# Replacement tire for my Honda hs724



## ylobrd (Mar 1, 2017)

After I was unable to inflate my flat honda tire on my Hs724 I installed an inner tube. That did not work as the tire’s side wall pushed out. After research on the internet, i learned that the bead of the tire was toast and I need a new tire. What a sticker shock for a replacement, Honda tire. Does any one in our forum have a financial solution for a replacement that will not break the bank. I am shy of buying a used tire off line only maybe latter finding out that the replacement has the same problem a bad Bead. Any help would be appreciated. I am located in N.H.


----------



## Oneacer (Jan 3, 2011)

Best tire out there for a snow blower at this time is the XTrac …..

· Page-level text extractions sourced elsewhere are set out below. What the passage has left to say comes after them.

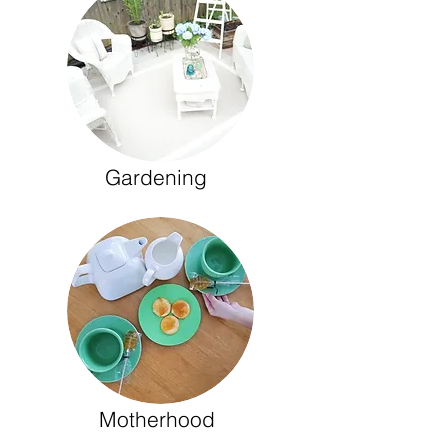
Gardening
Motherhood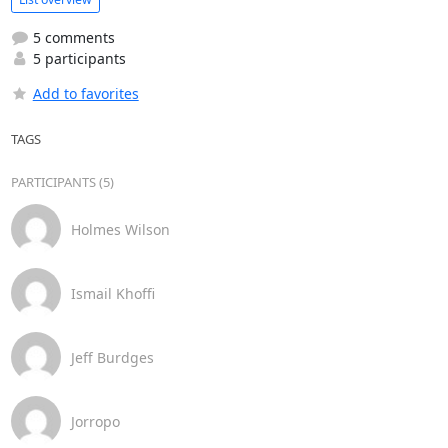
5 comments
5 participants
Add to favorites
TAGS
PARTICIPANTS (5)
Holmes Wilson
Ismail Khoffi
Jeff Burdges
Jorropo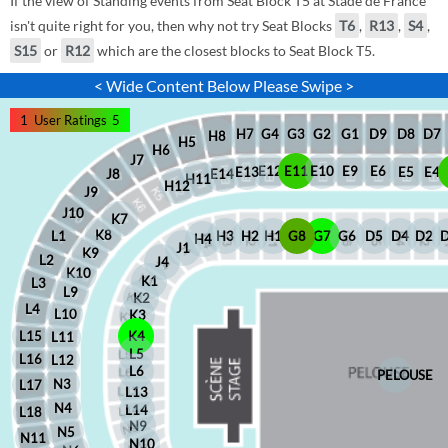
If the view of Standing events from Seat Block T5 at Stade de France
isn't quite right for you, then why not try Seat Blocks
T6
,
R13
,
S4
,
S15
or
R12
which are the closest blocks to Seat Block T5.
< Wide Content Below Please Swipe >
1
User Ratings
5
D8
D7
G1
D9
G2
G4
G3
H7
H8
H5
H6
J7
E12
E11
E10
E9
E6
E5
E4
E13
J8
E14
H11
H12
J9
J10
K7
K8
H2
H1
G8
G7
G6
D5
D4
D2
H3
L1
H4
J1
K9
L2
J4
K10
K1
L3
L9
K2
L4
L10
K3
L15
K4
L11
L5
L16
L12
L6
PELOUSE
N3
L17
L13
N4
L14
L18
N9
N5
N11
N10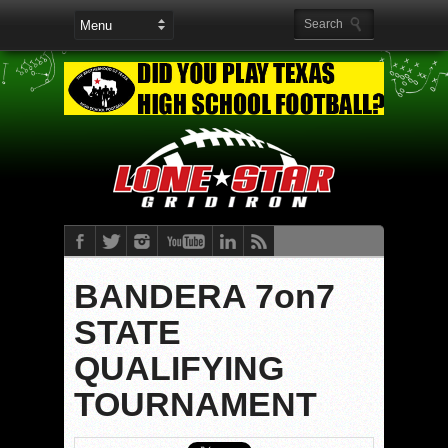
BANDERA 7on7
STATE
QUALIFYING
TOURNAMENT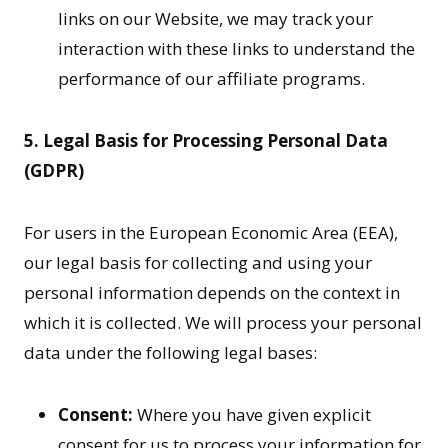
links on our Website, we may track your
interaction with these links to understand the
performance of our affiliate programs.
5. Legal Basis for Processing Personal Data
(GDPR)
For users in the European Economic Area (EEA),
our legal basis for collecting and using your
personal information depends on the context in
which it is collected. We will process your personal
data under the following legal bases:
Consent:
Where you have given explicit
consent for us to process your information for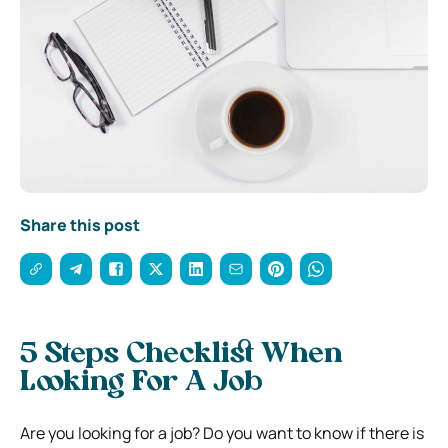
Share this post
5 Steps Checklist When
Looking For A Job
Are you looking for a job? Do you want to know if there is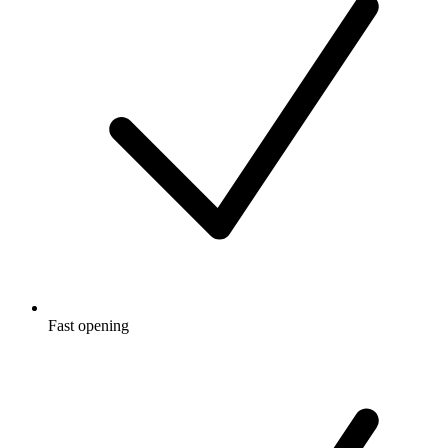
Fast opening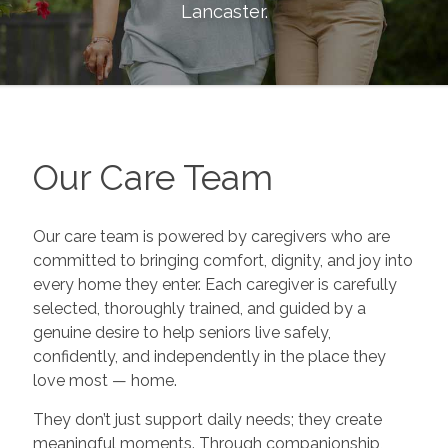
Lancaster
.
Our Care Team
Our care team is powered by caregivers who are
committed to bringing comfort, dignity, and joy into
every home they enter. Each caregiver is carefully
selected, thoroughly trained, and guided by a
genuine desire to help seniors live safely,
confidently, and independently in the place they
love most — home.
They don’t just support daily needs; they create
meaningful moments. Through companionship,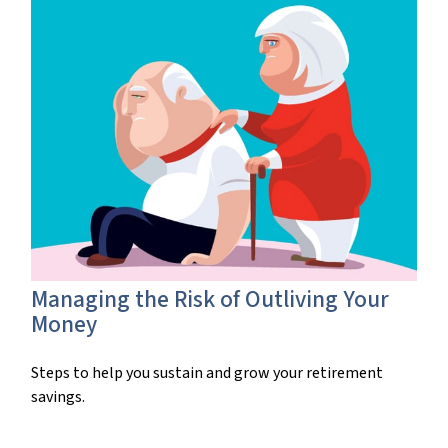
Managing the Risk of Outliving Your
Money
Steps to help you sustain and grow your retirement
savings.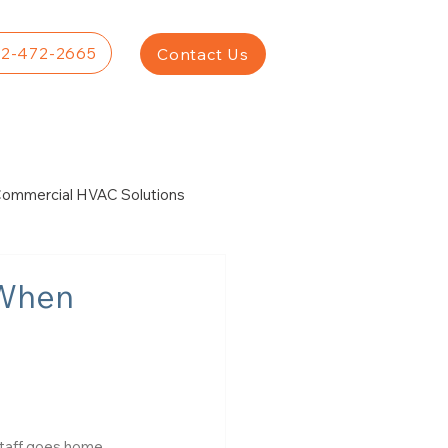
2-472-2665
Contact Us
ommercial HVAC Solutions
r
 When
Staff goes home. 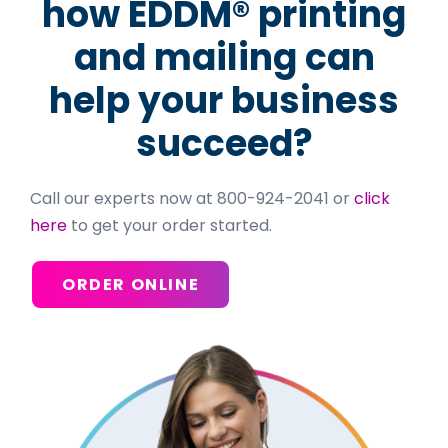
how EDDM® printing
and mailing can
help your business
succeed?
Call our experts now at 800-924-2041 or
click
here
to get your order started.
ORDER ONLINE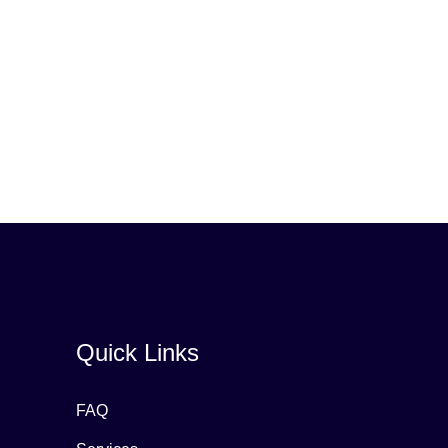
Quick Links
FAQ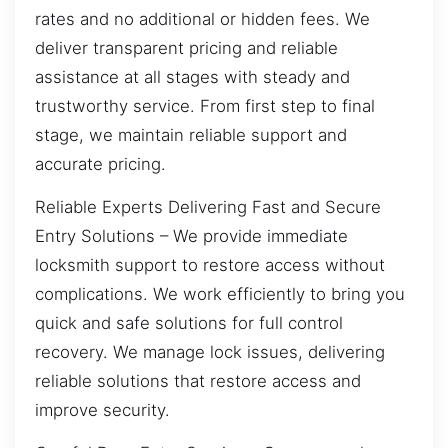
rates and no additional or hidden fees. We
deliver transparent pricing and reliable
assistance at all stages with steady and
trustworthy service. From first step to final
stage, we maintain reliable support and
accurate pricing.
Reliable Experts Delivering Fast and Secure
Entry Solutions – We provide immediate
locksmith support to restore access without
complications. We work efficiently to bring you
quick and safe solutions for full control
recovery. We manage lock issues, delivering
reliable solutions that restore access and
improve security.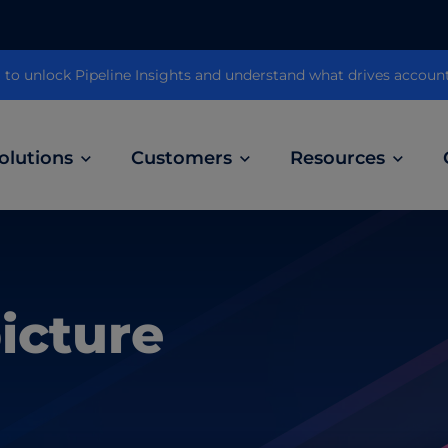
 unlock Pipeline Insights and understand what drives accoun
olutions
Customers
Resources
Customer Stories
ABM Audio Advertising
Learn how B2B marketers drive higher
owered
Engage buyers as they’re streaming music, 
engagement across the sales cycle
picture
and podcasts.
ABM Social Advertising with LinkedIn
obal
Maximize exposure on the largest B2B social
network.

What is your tire size? … you will find that on the sidewall of your existing tire.


----------



## Oneacer (Jan 3, 2011)

As always, you want to make sure the rim is in good shape and the valve stem is in good condition … I usually sand, prime and paint the rims, as in the above photo I posted, as well as install a new 45 degree valve stem if needed.

I also recommend using a mini-tire changer like the one Harbor Freight sells, cheap with a coupon..... along with some good tire lube. ( bead sealer can help also, but a good tire lube should be sufficient)

Also heating the tire with a heat gun also gives you some advantage on installing it ....... LOL, just don't melt it ...


----------



## J_Westy (Dec 12, 2020)

ylobrd said:


> After I was unable to inflate my flat honda tire on my Hs724 I installed an inner tube. That did not work as the tire’s side wall pushed out.


I had the same issue on my HS724 that I bought used -- the bead would blow off.

I tried to get a matching 14x4.0-6 tire from the dealer, but when it came in, it was physically smaller than the original tire and didn't even have the over-engineered soft rubber bead with wire retaining rings (at $100+ btw), so I returned it.

I ended up replacing both tires with some Max Auto 15x5.0-6 tires off of Amazon that were physically closer in size and way cheaper.



https://www.amazon.com/gp/product/B07WFJ739W



I was able to pull the split rim together with some longer M8 bolts and the bead mostly seated at 20psi. I squirted some dish soap in the bead and drove the snowblower down the driveway jiggling it back and forth which fully seated the bead, then I aired them back to 10 psi.


----------